At Spirit from 2006 to his departure in 2013, Franke stood behind the former Killer Bs of US Air, Ben Baldanza and Barry Biffle, as he transformed an indistinct little regional carrier into a monstrosity that celebrated ugliness and nastiness as brand standard. Baldanza and Biffle once denied a ticket refund to a terminally ill Vietnam vet who was told by doctors not to fly. The Killer Bs and Franke's logic? The vet should have bought travel insurance. His imminent death had nothing to do with them. Another time, Baldanza turned away a customer complaint by explaining that said passenger would book another carrier if they charged a penny less than Spirit.
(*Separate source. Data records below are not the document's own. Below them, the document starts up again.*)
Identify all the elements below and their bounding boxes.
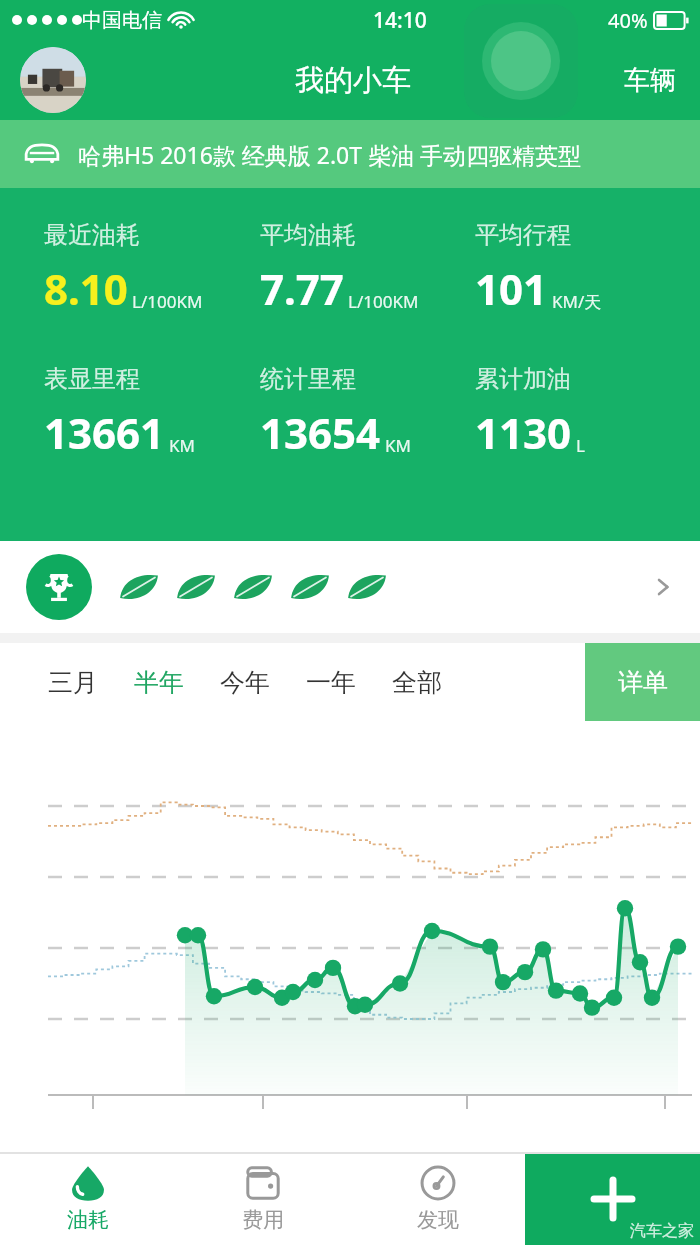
staticText: 最近油耗 [44,220,140,250]
button[interactable]: 累计加油 [475,364,690,461]
staticText: 今年 [220,667,270,698]
staticText: 半年 [134,667,184,698]
staticText: 我的小车 [295,62,411,99]
staticText: 全部 [392,667,442,698]
staticText: 哈弗H5 2016款 经典版 2.0T 柴油 手动四驱精英型 [78,139,581,170]
staticText: 14:10 [373,6,427,35]
button[interactable]: 半年 [124,659,194,706]
staticText: 8.10 [44,260,128,317]
staticText: KM [385,434,411,457]
staticText: L [576,434,585,457]
staticText: 中国电信 [82,8,162,33]
staticText: 一年 [306,667,356,698]
staticText: KM/天 [552,290,602,313]
staticText: 平均行程 [475,220,571,250]
staticText: 三月 [48,667,98,698]
button[interactable]: Assistive touch [464,4,578,118]
button[interactable]: 今年 [210,659,280,706]
staticText: 40% [608,7,648,34]
button[interactable]: 最近油耗 [44,220,260,317]
staticText: 油耗 [67,1207,109,1233]
button[interactable]: 油耗 [0,1152,175,1245]
staticText: 统计里程 [260,364,356,394]
staticText: 平均油耗 [260,220,356,250]
staticText: 发现 [417,1207,459,1233]
staticText: 费用 [242,1207,284,1233]
button[interactable]: 车辆 [620,60,680,101]
staticText: 车辆 [624,64,676,97]
button[interactable]: 统计里程 [260,364,475,461]
staticText: 1130 [475,404,572,461]
button[interactable]: 详单 [585,643,700,721]
staticText: 详单 [618,667,668,698]
staticText: L/100KM [348,290,419,313]
staticText: 表显里程 [44,364,140,394]
staticText: KM [169,434,195,457]
button[interactable]: 费用 [175,1152,350,1245]
button[interactable]: 三月 [38,659,108,706]
button[interactable]: Profile [20,47,86,113]
staticText: L/100KM [132,290,203,313]
button[interactable]: Add record [525,1152,700,1245]
staticText: 101 [475,260,548,317]
button[interactable]: 表显里程 [44,364,260,461]
staticText: 汽车之家 [630,1221,694,1241]
button[interactable] [0,541,700,633]
button[interactable]: 哈弗H5 2016款 经典版 2.0T 柴油 手动四驱精英型 [24,120,700,188]
staticText: 累计加油 [475,364,571,394]
staticText: 13654 [260,404,381,461]
button[interactable]: 平均行程 [475,220,690,317]
button[interactable]: 一年 [296,659,366,706]
staticText: 13661 [44,404,165,461]
staticText: 7.77 [260,260,344,317]
button[interactable]: 全部 [382,659,452,706]
button[interactable]: 发现 [350,1152,525,1245]
button[interactable]: 平均油耗 [260,220,475,317]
When Franke's first attempt to fuse Spirit and Frontier failed in 2013, he sold his interest in Spirit and bought Frontier. He dismissed David Siegel, another notorious US Air cost cutter, because he wasn't sufficiently dedicated to slashing and burning. Franke brought in Biffle and they cut and they cut and they cut until Frontier was even ickier and less passenger-friendly than Spirit. They laid off call-center employees, entered and exited markets with head-spinning speed and regularly melted down because of its miserably skeletal staffing and aged technology. Monday's ground stop was an almost comical counterpoint to Franke's oft-repeated claim that he gives passengers the chance to fly with low fares. All too often, they don't get to fly at all.
But through all this, Franke has recognized one distressing travel truth: Some flyers are dumb enough or desperate enough to buy into his fantasy of low fares and then allow themselves to be caught in his web of rapacious fees and operational ineptitude. His dedication to flying garbage and his conviction that another traveling sucker will come along any minute has made him even wealthier than he could have imagined in 1994.
For nearly 30 years, Bill Franke has laid our flying souls to waste. No government has stopped him. No regulatory agency has disciplined him. He has found willing allies who traded their souls for executive positions. And rather than be better, big airlines around the world have joined his relentless race to the bottom.
Every time Franke wins, we lose. If a Frontier-Spirit merger passes regulatory muster, we'll lose again. And Franke will be there to explain that he does it all for our benefit. That's how the devil operates.